As it is the case in China and the U.S., the engine of growth of the European market so far in 2017 is the SUV segment, up a whopping 19.7% year-on-year to 2.386.178 units and now representing a dominant 28.3% share vs. 24.7% a year ago. Small cars are up 5% to 1.813.941 units and 21.5% share but compact cars are down 1.3% to 1.605.337 and 19% share vs. 20.1% a year ago. MPVs see the harshest decline at -14.8% to 689.288 and 8.2% share vs. 10% in H1 2016, mini cars are down 1.7% to 678.301 and large cars down 6.2% to 662.784. Another striking evolution in the European market over the period is the weakness of diesel sales, falling to 46.3% share, the first time since 2009 that diesels cars are outsold by gasoline cars.
The Volkswagen Group remains dominant but trails the market growth at +2.5% to 1.95 million units, as does PSA-Opel edging up just 0.2% to 1.36m. Renault-Nissan/Mitsubishi on the other hand improves its share of the European market with a 5.5% up on H1 2016 to 1.24m sales. FCA does even better at +10.1% to .6m units., overtaking Ford Motor (+2.5%). The BMW Group (+2.1%) is getting caught up by Daimler AG (+8.6%) just as Hyundai-Kia follows the market at +4.5%. Rounding up the Top 10, both Toyota Motor (+14.8%) and Geely/Volvo (+7.2%) frankly beat the market.

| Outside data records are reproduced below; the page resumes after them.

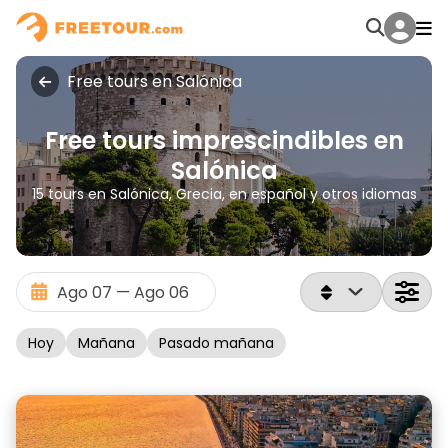
Free tours en Salónica
Free tours imprescindibles en
Salónica
15 tours en Salónica, Grecia, en español y otros idiomas
Hoy
Mañana
Pasado mañana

Brand-wise, Volkswagen goes against the grain and posts a 0.2% decline to just under 900.000 units whereas the next two best-sellers are gain ground: Renault gains share thanks to a 4.9% up while Ford is more discreet at +2.5% but Opel/Vauxhall drops 2.7% in 4th place. Peugeot remains in 5th place with a 4% gain in line with the market. In 6th place overall, Mercedes (+10.8%) confirms it is the new premium king of Europe while Audi drops 0.7% and BMW edges up just 2% at #9. Fiat (+10.2%) and Toyota (+15.8%) are the only other manufacturers managing a double-digit gain inside the Top 10. Further down, only Seat (+16.8%) and Suzuki (+22.9%) do the same, with Dacia just missing out at +9.4%. AlfaRomeo (+39.4%), Jaguar (+24.3%), Tesla (+78%), Abarth (+39.9%), Maserati (+66.2%) and Aston Martin (+92.2%) are among the most dynamic smaller brands.
In the models ranking, despite a steep 11.6% drop, the VW Golf is headed towards a 10th consecutive year atop the European sales charts. The Ford Fiesta ended 83 consecutive months of VW Golf reign in March but that was due to an exceptionally high UK market and the Fiesta is in fact down 1.5% over the period in 4th place. The Renault Clio (+6%) and VW Polo (+2.8%) hold onto the 2nd and 3rd spots, and with the Opel Corsa (-6.3%) at #5, there are four small cars in the European Top 5. The Nissan Qashqai is up a very robust 8.4% to gain two spots to 6th place overall, if maintained until the end of the year – very possible given its recent facelift – it would be its highest ever annual ranking in Europe (previous best: #7 in 2015), the highest annual ranking for an SUV in Europe and also the highest ranking for a Japanese model in Europe. So many records at stake! The Opel Astra is up 3.2% and remains 7th while the Peugeot 208 drops 4.5% and two spots to #8.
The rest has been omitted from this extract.